■ **WHAT THE TASK REQUIRES**
Once the pictures have been removed, repeat the remainder of the records exactly.
START RECORD EXTRACTS
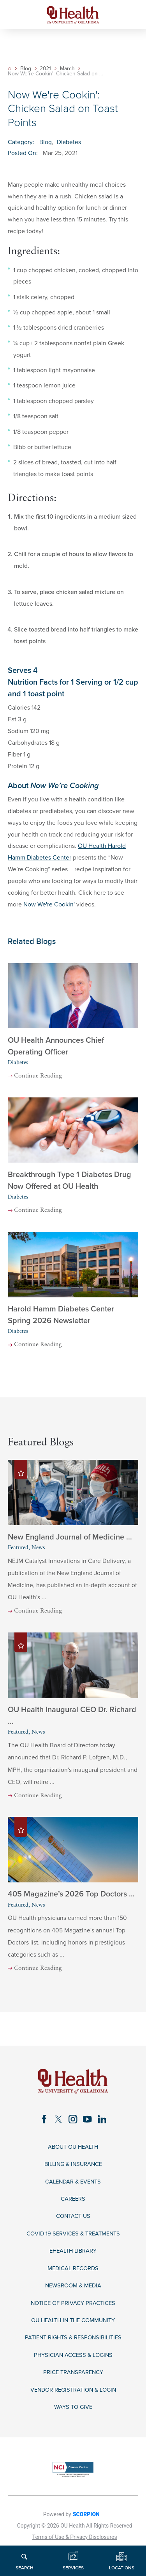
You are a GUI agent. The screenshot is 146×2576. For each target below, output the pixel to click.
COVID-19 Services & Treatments (73, 2243)
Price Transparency (73, 2386)
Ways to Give (73, 2422)
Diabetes (69, 142)
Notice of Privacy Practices (73, 2315)
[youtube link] (88, 2124)
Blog (26, 68)
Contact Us (73, 2225)
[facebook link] (42, 2124)
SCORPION (86, 2529)
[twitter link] (57, 2124)
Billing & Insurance (73, 2171)
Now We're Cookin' (49, 904)
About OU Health (73, 2153)
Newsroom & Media (73, 2297)
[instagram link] (73, 2124)
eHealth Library (73, 2261)
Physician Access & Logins (73, 2368)
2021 (46, 68)
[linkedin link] (103, 2124)
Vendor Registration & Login (73, 2404)
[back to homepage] (10, 68)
END RECORD EXTRACTS
■ **RESPONSE AREA**
You are a GUI agent. The screenshot is 146×2576. For each target below, output the pixel to click.
COVID-19 Services & Treatments (73, 2243)
Price Transparency (73, 2386)
Ways to Give (73, 2422)
Diabetes (69, 142)
Notice of Privacy Practices (73, 2315)
[youtube link] (88, 2124)
Blog (26, 68)
Contact Us (73, 2225)
[facebook link] (42, 2124)
SCORPION (86, 2529)
[twitter link] (57, 2124)
Billing & Insurance (73, 2171)
Now We're Cookin' (49, 904)
About OU Health (73, 2153)
Newsroom & Media (73, 2297)
[instagram link] (73, 2124)
eHealth Library (73, 2261)
Physician Access & Logins (73, 2368)
2021 (46, 68)
[linkedin link] (103, 2124)
Vendor Registration & Login (73, 2404)
[back to homepage] (10, 68)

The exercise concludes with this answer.